Building on the concept of tunneling, Avaya senior security consultant Dan Kaminsky showed a packed audience at the DefCon hacker’s conference in Las Vegas how DNS’s ubiquity permits some interesting tricks.
DNS is similar to HTTP in that firewalls generally ignore it, Kaminsky said. Protocols such as SOAP tunnel over HTTP for precisely this reason, which has given rise to a whole industry of HTTP-inspection firewalls and gateways.
DNS is such a permeable protocol, it’s let through by almost everybody, Kaminsky told ComputerWire. It’s been known for a long time you can use DNS to get out of networks… one of the things the research shows is how you can get back in.
Kaminsky did not demonstrate a way to compromise computers. Rather, he demonstrated how DNS queries can be used as a covert control channel into behind-the-firewall machines that have already had Trojan programs installed on them.
I know there is malicious code already out there that uses DNS as a control channel, Kaminsky said. His DefCon presentation referred to rumors of botnets of compromised machines. Such botnets need a way for their owner to control them.

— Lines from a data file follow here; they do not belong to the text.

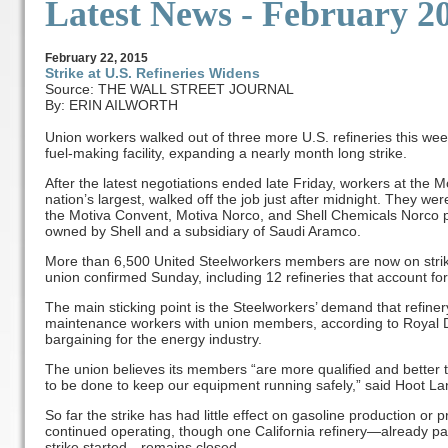
Latest News - February 2
February
22
, 2015
Strike at U.S. Refineries Widens
Source: THE WALL STREET JOURNAL
By: ERIN AILWORTH
Union workers walked out of three more U.S. refineries this week
fuel-making facility, expanding a nearly month long strike.
After the latest negotiations ended late Friday, workers at the M
nation’s largest, walked off the job just after midnight. They we
the Motiva Convent, Motiva Norco, and Shell Chemicals Norco pl
owned by Shell and a subsidiary of Saudi Aramco.
More than 6,500 United Steelworkers members are now on strike 
union confirmed Sunday, including 12 refineries that account for
The main sticking point is the Steelworkers’ demand that refine
maintenance workers with union members, according to Royal Du
bargaining for the energy industry.
The union believes its members “are more qualified and better t
to be done to keep our equipment running safely,” said Hoot Lan
So far the strike has had little effect on gasoline production or 
continued operating, though one California refinery—already pa
strike started—remains closed.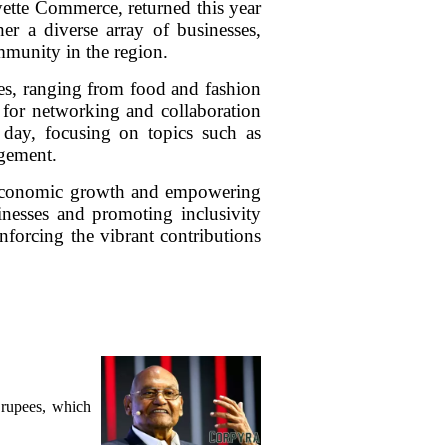
tte Commerce, returned this year
er a diverse array of businesses,
ommunity in the region.
ces, ranging from food and fashion
m for networking and collaboration
day, focusing on topics such as
gement.
ng economic growth and empowering
inesses and promoting inclusivity
nforcing the vibrant contributions
.
 rupees, which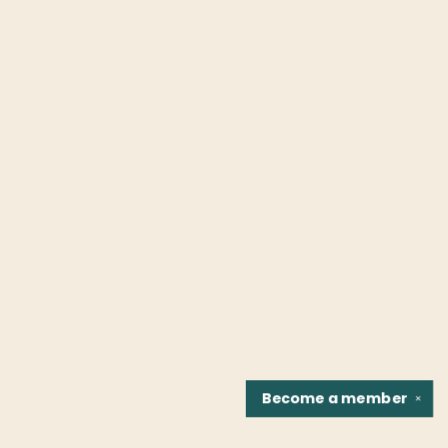
Become a
member
✕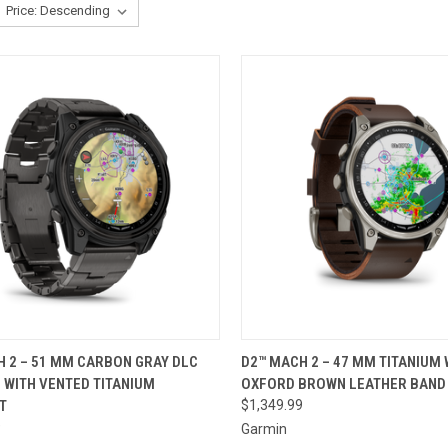
CK VIEW
ADD TO CART
QUICK VIEW
ADD 
 2 – 51 MM CARBON GRAY DLC
D2™ MACH 2 – 47 MM TITANIUM 
 WITH VENTED TITANIUM
OXFORD BROWN LEATHER BAND
re
Compare
T
$1,349.99
9
Garmin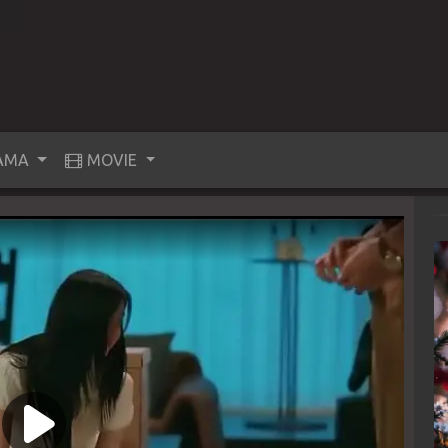
AMA
MOVIE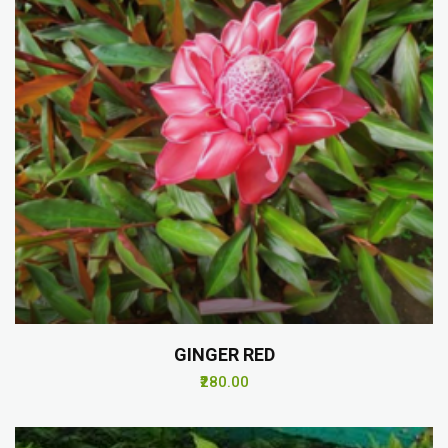
GINGER RED
₹280.00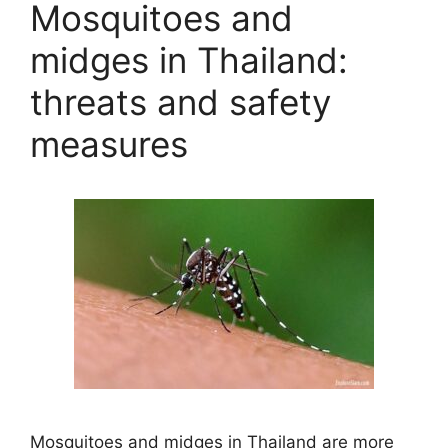
Mosquitoes and
midges in Thailand:
threats and safety
measures
Mosquitoes and midges in Thailand are more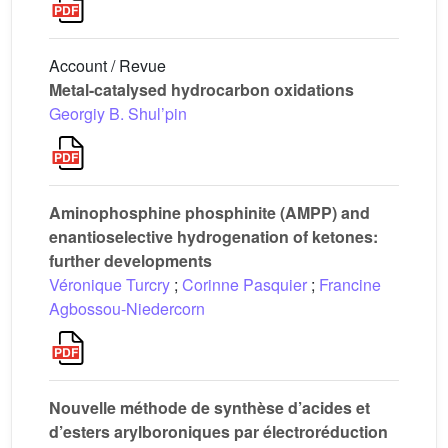
Account / Revue
Metal-catalysed hydrocarbon oxidations
Georgiy B. Shul’pin
Aminophosphine phosphinite (AMPP) and
enantioselective hydrogenation of ketones:
further developments
Véronique Turcry
;
Corinne Pasquier
;
Francine
Agbossou-Niedercorn
Nouvelle méthode de synthèse d’acides et
d’esters arylboroniques par électroréduction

These computers would listen for instructions in DNS messages, which would be less noisy and noticeable than other means. Botnets often to connect to Internet Relay Chat channels to receive instructions.
What Kaminsky demonstrated was a way to pass arbitrary data through firewalls, using the fact that firewalls generally don’t block or check DNS traffic, and that many DNS servers on the internet are very trusting.
In this scenario, the hacker sends a DNS query for a domain he controls to a DNS server controlled by the target network. This server sends the request back out into the internet, where it finds the hacker’s DNS server, which returns an address within the target network.
The target DNS server will pass the DNS query, with its control payload, to the Trojaned host on its own network. This technique requires the DNS server to be configured in a certain way, Kaminsky said, but there are other techniques that also work.
I’m not suggesting that people start blocking DNS, but at least they could start monitoring it for strange stuff, he said.
During the same address here in Las Vegas on Saturday, Kaminsky, who also goes by the name Effugas, received a big round of applause when he demonstrated live how to stream audio using DNS messages.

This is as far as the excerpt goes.